When McMillan’s cameo came to an end just 24 runs were needed from 25 balls with 5 wickets in hand, and it was becoming clear to the ecstatic crowd that they were going to witness one of New Zealand’s best one-day victories. Brilliant lower-order hitter Brendon McCullum put it well beyond doubt in the 49th over, which started with the score 11 runs short of victory. McCullum only needed half of the 12 balls available though, hitting champion bowler Glenn McGrath on to the terraces for six to send the crowd in to celebration. He then nudged what turned out to be the final ball for a single to win the match, taking his own score to 19 with Fulton unbeaten at the other end on 76, an innings that may have hardly been noticed by some in the crowd but that must not be forgotten.

The win gave New Zealand the Chappell-Hadlee Trophy for the first time, lifted their world ranking to 3 and relegated Australia’s to 2, the first time they have not occupied the number one spot since the rankings were introduced in 2002. Taylor’s innings was easily his best to date, and hopefully for New Zealand supporters there will be many more like it.

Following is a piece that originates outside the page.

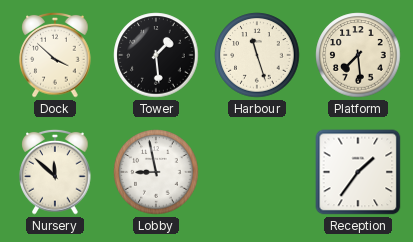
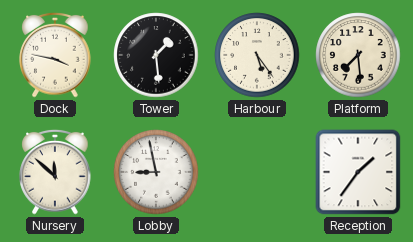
Dock: 3:52 -> 3:47
Harbour: 11:27 -> 5:24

The series has so far been strikingly similar to last year but the other way around. Last year Australia easily won the first game before clinching the series with a breathtaking narrow win in the second game, with New Zealand brilliantly winning the third and final match. This year it was New Zealand who took out the first game with the greatest of ease, and won what was a wonderful second game with a thrilling chase. Will Australia do what New Zealand did in Christchurch last year? Find out in Hamilton on Tuesday.

Australia 336-4
Mike Hussey 106, Brad Hodge 97 no
Shane Bond 1-39, Daniel Vettori 1-54

New Zealand 337-5
Ross Taylor 117, Peter Fulton 76 no
Shane Watson 3-58, Nathan Bracken 2-66

New Zealand won by 5 wickets.

Cricket Web Player of the Match: Ross Taylor – 117 (127).